═══ Information provided
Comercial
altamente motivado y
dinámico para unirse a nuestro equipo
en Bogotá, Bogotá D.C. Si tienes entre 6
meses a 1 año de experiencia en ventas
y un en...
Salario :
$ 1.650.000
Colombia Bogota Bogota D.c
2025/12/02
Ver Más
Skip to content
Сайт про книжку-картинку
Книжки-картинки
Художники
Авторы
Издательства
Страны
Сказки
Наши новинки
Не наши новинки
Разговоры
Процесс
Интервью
══════
**Brief**
Give back the full listing above, exactly as it reads.

**Task solution**
Comercial
altamente motivado y
dinámico para unirse a nuestro equipo
en Bogotá, Bogotá D.C. Si tienes entre 6
meses a 1 año de experiencia en ventas
y un en...
Salario :
$ 1.650.000
Colombia Bogota Bogota D.c
2025/12/02
Ver Más
Skip to content
Сайт про книжку-картинку
Книжки-картинки
Художники
Авторы
Издательства
Страны
Сказки
Наши новинки
Не наши новинки
Разговоры
Процесс
Интервью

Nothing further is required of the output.